Data extracted from a collection
=== Begin Enclosure ===

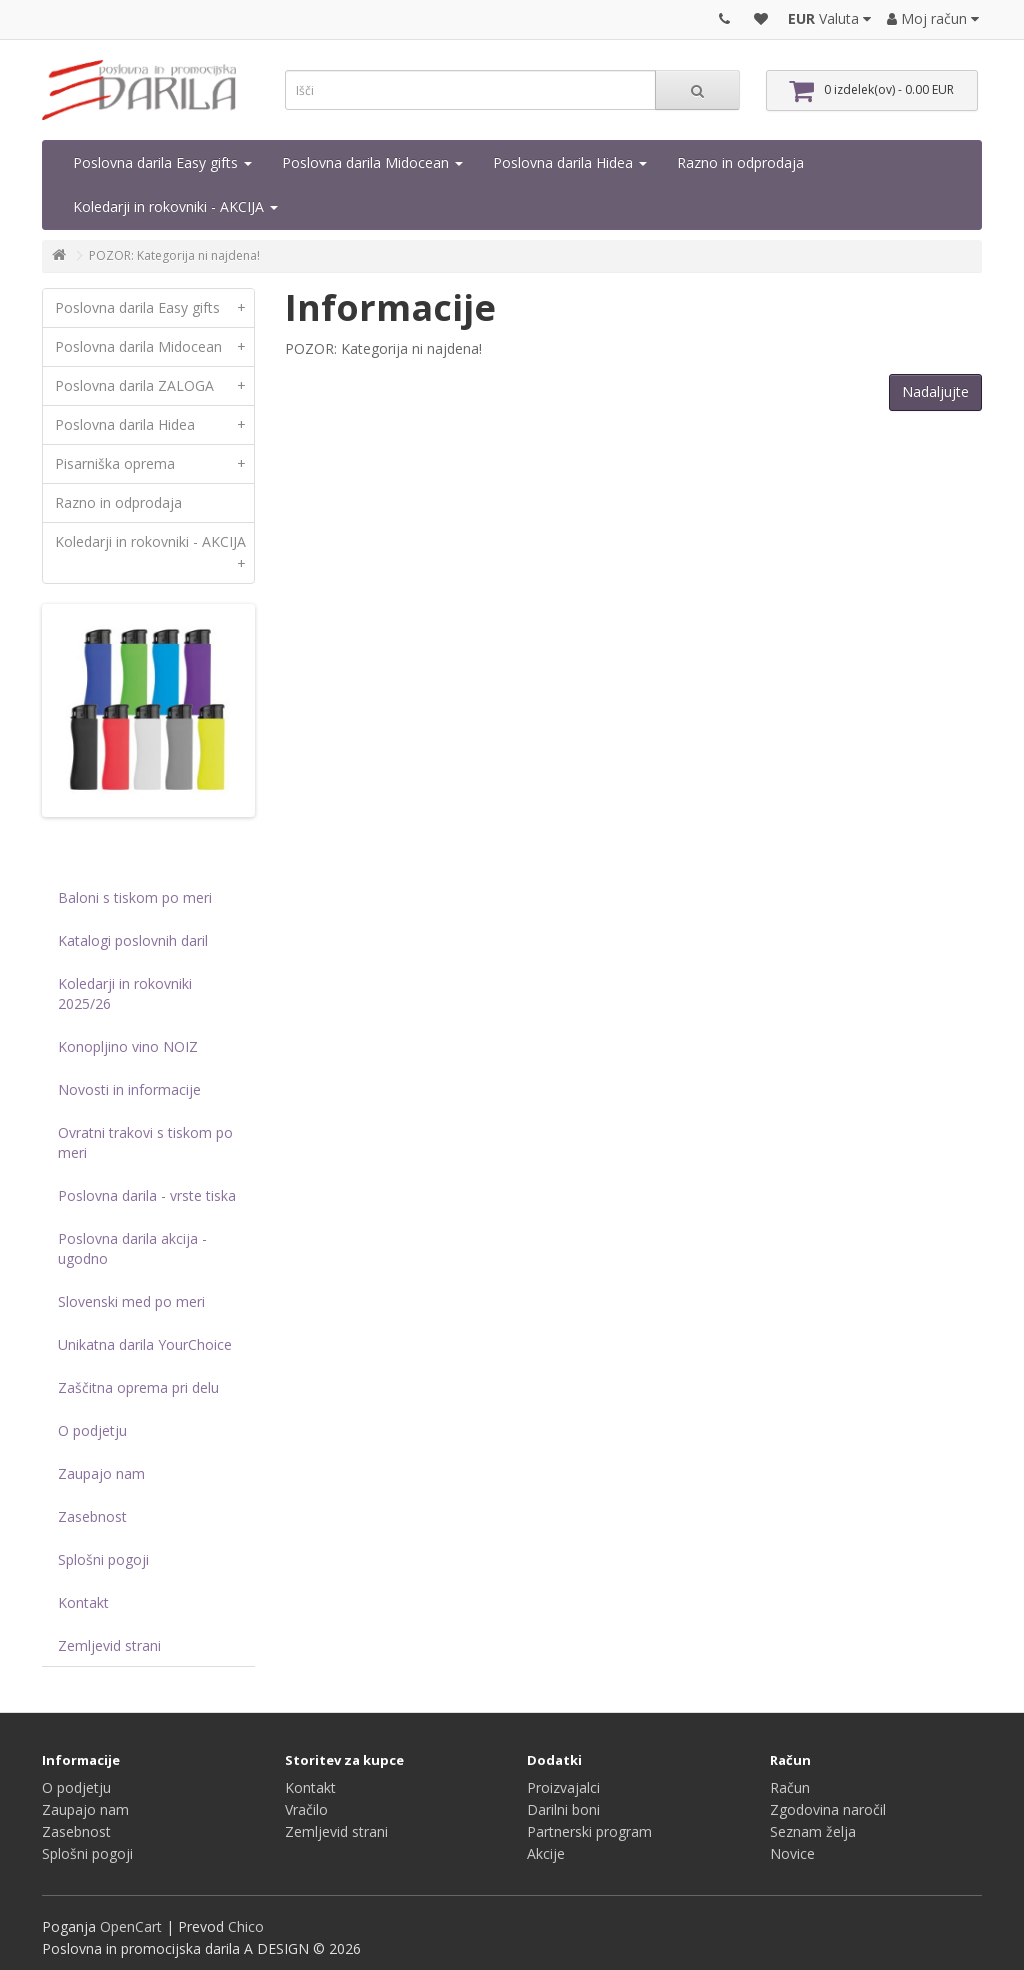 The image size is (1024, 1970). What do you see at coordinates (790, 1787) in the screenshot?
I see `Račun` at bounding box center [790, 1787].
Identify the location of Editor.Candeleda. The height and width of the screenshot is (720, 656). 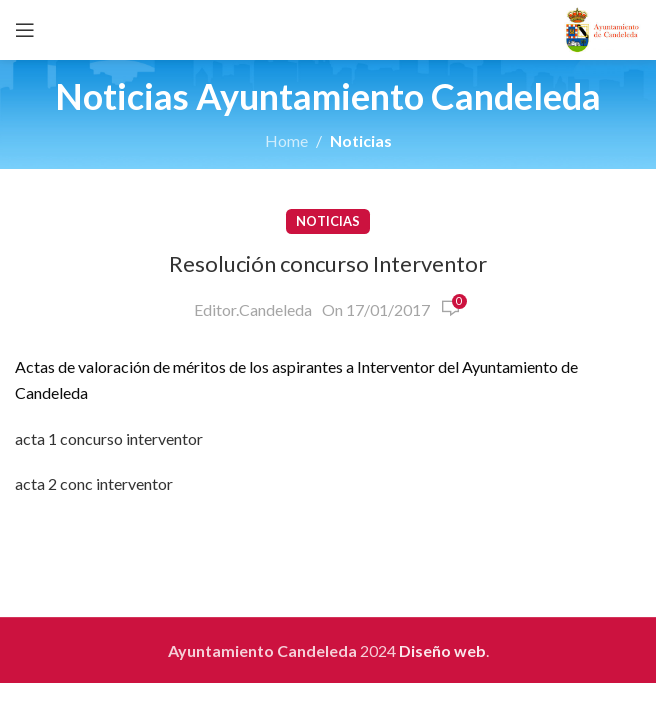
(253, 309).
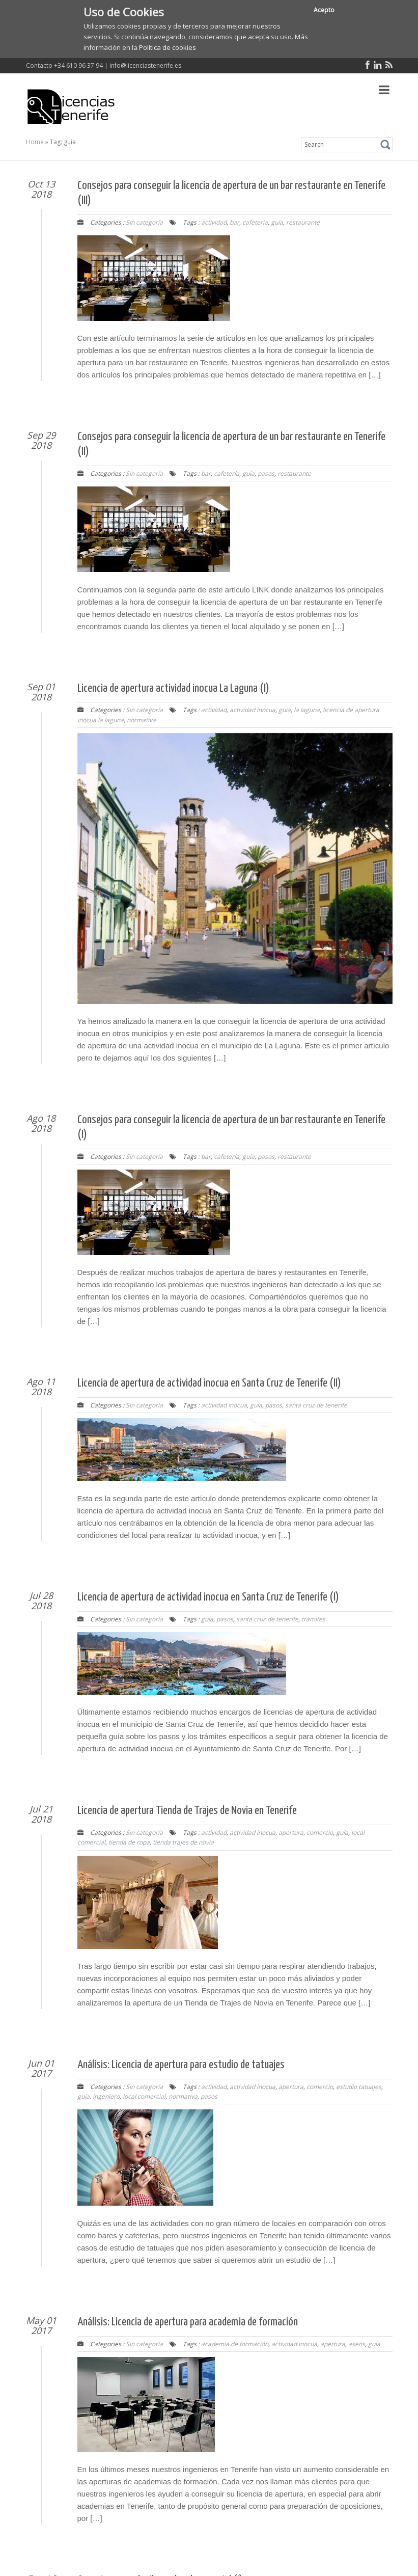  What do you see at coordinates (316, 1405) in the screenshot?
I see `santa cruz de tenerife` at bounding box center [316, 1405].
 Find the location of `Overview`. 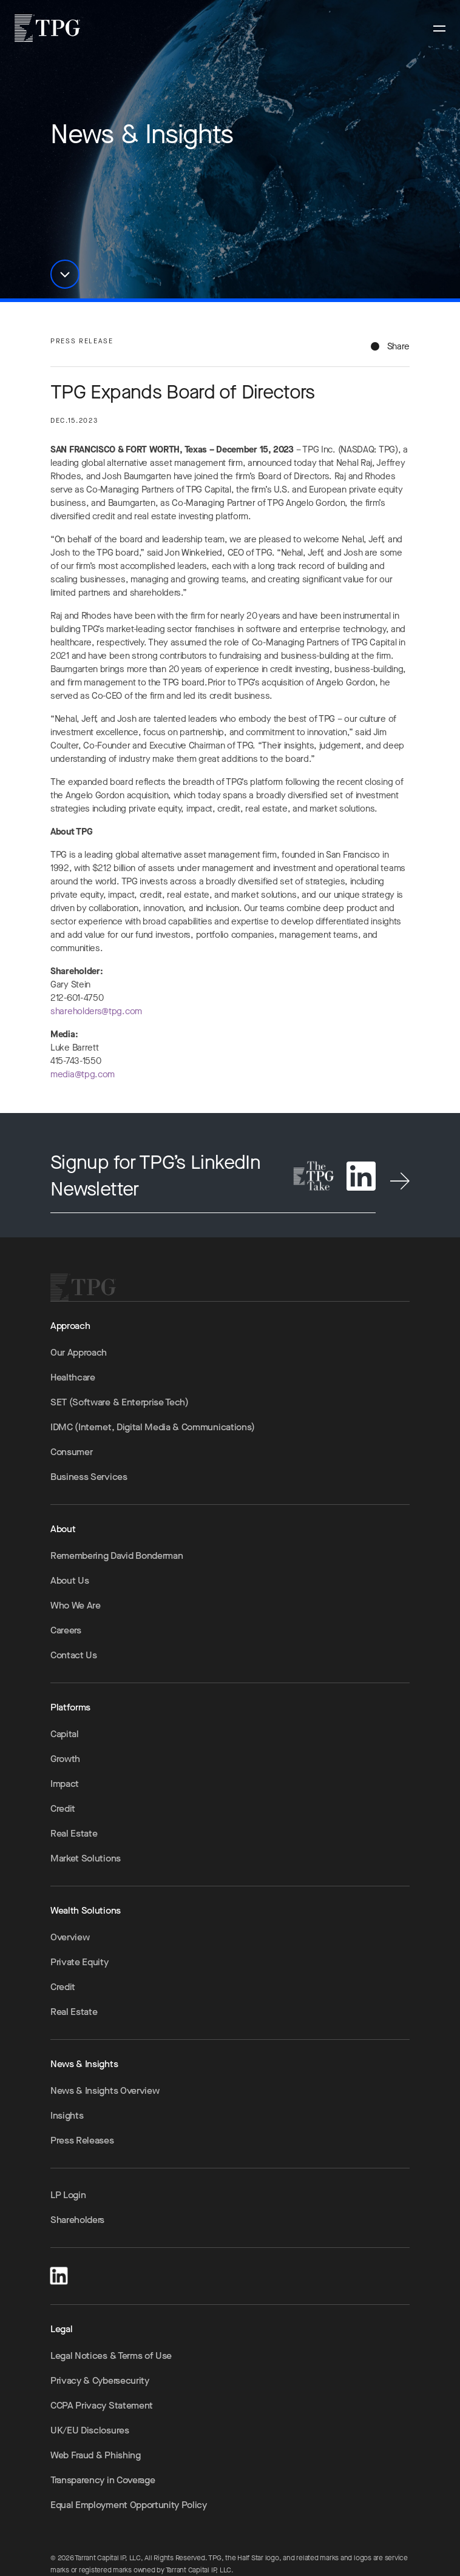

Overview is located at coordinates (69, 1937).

=== End Enclosure ===

Task item: Once the line containing "Identify the location" is located, write out exactly that line and each one after it to the end of the records above, excluding pictures and nothing else.

Reply to the exercise:
Identify the location of Editor.Candeleda. The height and width of the screenshot is (720, 656). 
(253, 309).
  What do you see at coordinates (316, 1405) in the screenshot?
I see `santa cruz de tenerife` at bounding box center [316, 1405].
 Find the location of `Overview`. 

Overview is located at coordinates (69, 1937).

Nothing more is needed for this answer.